Dejando a un lado el Tetris ( Alekséi Pázhitnov, 1984) ya que la base se sustenta en el desafío y la competición, el puzzle puede no ser solo la mecánica principal sino también la base de la experiencia jugable. Videojuegos como The Witness (Thekla Inc, 2016), The Pedestrian (Skookum Arts, 2017) o Superliminal (Pillow Castle, 2019) desdibujan tanto la narrativa que todo el peso recae en los desafíos, ya que estos dotan de sentido a la historia y no al revés. En un mundo que nos fuerza constantemente a resolver problemas siempre bajo conceptos tan amables como los de eficacia, determinación u optimización, los juegos de puzzles son un faro en medio del caos que supone nuestra vida.

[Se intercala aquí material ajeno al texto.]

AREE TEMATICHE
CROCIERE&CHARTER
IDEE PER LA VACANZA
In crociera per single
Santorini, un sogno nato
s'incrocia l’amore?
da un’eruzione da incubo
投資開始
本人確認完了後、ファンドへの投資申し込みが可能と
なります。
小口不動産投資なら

Pero, ¿cómo puede ser esto? A priori parece contraintuitivo, ¿no? Ya que si nos vemos abocados a la resolución constante de conflictos no sería de extrañar que el ocio lo enfoquemos como una vía de escape. Y esto tiene sentido… pero no tiene por qué ser así. Pensémoslo. Suena el despertador. Notificaciones del móvil. Ducha y desayuno. Acto seguido salimos a la calle. Nos vemos envueltos en el despertar de un nuevo día. Jóvenes vociferando. Alboroto. Tráfico. Todos llegan tarde. Todos tienen prisa. Todos tienen un reloj en su muñeca pero nadie tiene tiempo. Llegamos al metro y nos hacinamos en esa cárcel de hojalata. El crepitar de la ciudad contrasta inexorablemente con la calma de The Witness o el piano de Superliminal mientras recorremos las distintas estancias.

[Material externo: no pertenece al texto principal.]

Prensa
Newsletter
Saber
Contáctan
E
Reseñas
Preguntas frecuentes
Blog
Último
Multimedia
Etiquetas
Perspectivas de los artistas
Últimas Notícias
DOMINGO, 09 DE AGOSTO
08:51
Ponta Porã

Este tipo de videojuegos poseen una gran capacidad pedagógica ya que fomentan la tolerancia a la frustración y motivan el desarrollo del pensamiento lateral para resolver conflictos. La misma Isi Cano, experta en el mundo retro, tiene un proyecto personal en las aulas llamado Baba is cool 1. Este proyecto nace a partir del videojuego de puzzles Baba is you (Hempuli, 2019) donde, a través del editor que posee el juego, ayuda a los más jóvenes a crear sus propios niveles. Y esto tiene un montón de enseñanzas implícitas, desde las más pragmáticas como aprender lógica y lenguaje de programación hasta las más humanistas, donde crear se entiende como un proceso divertido y, además, refuerza la idea de que el videojuego puede ser una herramienta educativa.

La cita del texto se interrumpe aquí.